The Virgin Islands Bar Association has presented a wide-ranging draft resolution to the American Bar Association urging its House of Delegates in their meeting next week to
temporarily cancel in-person administrations of the bar examination and to not administer any other in-person bar examination during the COVID-19 pandemic until and unless public health authorities determine that the examination can be administered in a manner that ensures the health and safety of bar applicants, proctors, other staff, and local communities.
The VI Bar is also calling on the ABA body to urge courts and bar admission authorities in jurisdictions where there are public health concerns to establish temporary licensing procedures (including potentially a “form of diploma privilege”) to allow new law graduates to be able to practice. They are additionally asking that all online bar examinations be paused until the software can be tested and clear instructions can be given to the test takers well in advance of the exam date.

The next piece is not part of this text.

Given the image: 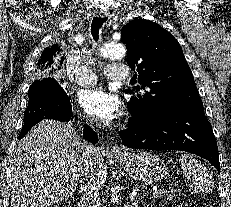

In jurisdictions where remote bar examinations are planned they are asking the ABA to support reasonable accommodations for all test takers who will suffer hardship from having to take the exam online such as people with disabilities, parents who are primary caregivers for their children, or people who do not have access to quiet areas to take the exam.
Although there has been much controversy in many states about the current round of in-person and online bar examinations in the midst of the COVID-19 pandemic, with associations of recent graduates like United for Diploma Privilege arguing strenuously for immediate licensing of 2020 law graduates, the proposed resolution is not expected to pass the ABA House.